What is required -
In the entries below, the word "American" appears on some lines. Copy each of those lines.
___ Records shown ___
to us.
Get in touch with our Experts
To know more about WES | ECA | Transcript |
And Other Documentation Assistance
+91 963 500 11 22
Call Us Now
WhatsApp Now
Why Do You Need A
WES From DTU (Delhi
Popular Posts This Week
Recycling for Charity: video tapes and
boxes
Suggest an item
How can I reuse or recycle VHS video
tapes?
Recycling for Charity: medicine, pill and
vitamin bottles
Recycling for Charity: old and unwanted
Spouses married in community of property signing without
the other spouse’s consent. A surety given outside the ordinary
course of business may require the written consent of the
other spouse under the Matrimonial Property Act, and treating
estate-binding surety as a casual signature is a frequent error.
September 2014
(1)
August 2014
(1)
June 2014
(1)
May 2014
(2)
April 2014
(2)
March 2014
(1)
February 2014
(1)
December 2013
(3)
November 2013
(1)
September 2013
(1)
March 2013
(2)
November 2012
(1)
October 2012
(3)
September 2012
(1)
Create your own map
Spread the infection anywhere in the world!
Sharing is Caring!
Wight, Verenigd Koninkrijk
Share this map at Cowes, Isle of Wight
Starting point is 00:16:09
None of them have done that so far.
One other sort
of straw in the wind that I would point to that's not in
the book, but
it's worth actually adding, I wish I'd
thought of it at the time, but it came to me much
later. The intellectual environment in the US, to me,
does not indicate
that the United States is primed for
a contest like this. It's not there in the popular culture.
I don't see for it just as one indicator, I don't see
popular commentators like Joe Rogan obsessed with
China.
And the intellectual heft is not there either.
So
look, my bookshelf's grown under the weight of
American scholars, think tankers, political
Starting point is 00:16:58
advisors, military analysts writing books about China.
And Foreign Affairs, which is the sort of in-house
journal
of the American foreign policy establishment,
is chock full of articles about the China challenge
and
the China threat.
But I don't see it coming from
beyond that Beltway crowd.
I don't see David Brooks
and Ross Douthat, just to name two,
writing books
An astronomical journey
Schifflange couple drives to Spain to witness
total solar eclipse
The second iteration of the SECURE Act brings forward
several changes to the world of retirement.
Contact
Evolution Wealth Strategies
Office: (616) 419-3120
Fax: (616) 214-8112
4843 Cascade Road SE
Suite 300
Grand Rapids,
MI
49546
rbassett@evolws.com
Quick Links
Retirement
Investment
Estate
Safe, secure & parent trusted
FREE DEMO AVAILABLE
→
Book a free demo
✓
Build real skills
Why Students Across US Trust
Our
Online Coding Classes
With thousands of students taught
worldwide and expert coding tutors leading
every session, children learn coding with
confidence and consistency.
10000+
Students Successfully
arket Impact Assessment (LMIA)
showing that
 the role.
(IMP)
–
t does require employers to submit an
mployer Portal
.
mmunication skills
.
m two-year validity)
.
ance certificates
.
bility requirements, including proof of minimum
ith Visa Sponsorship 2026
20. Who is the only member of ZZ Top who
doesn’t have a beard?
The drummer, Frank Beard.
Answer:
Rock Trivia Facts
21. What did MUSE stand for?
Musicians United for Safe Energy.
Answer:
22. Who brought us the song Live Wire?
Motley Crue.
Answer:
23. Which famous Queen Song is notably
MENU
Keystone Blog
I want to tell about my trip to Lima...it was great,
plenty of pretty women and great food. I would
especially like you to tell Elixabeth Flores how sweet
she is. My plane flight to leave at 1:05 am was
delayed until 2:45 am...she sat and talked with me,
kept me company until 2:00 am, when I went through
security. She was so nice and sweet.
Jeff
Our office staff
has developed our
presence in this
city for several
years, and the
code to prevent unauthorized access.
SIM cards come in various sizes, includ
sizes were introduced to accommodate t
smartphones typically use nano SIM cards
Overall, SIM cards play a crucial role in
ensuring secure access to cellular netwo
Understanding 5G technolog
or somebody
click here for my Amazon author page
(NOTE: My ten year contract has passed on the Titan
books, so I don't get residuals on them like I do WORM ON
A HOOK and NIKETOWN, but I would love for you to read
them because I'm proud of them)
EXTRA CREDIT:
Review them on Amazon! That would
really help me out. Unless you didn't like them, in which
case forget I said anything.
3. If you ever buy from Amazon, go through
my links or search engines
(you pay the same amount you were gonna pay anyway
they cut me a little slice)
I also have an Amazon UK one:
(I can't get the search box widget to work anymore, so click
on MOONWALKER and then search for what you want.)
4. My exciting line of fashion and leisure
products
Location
___
Result -
American scholars, think tankers, political
of the American foreign policy establishment,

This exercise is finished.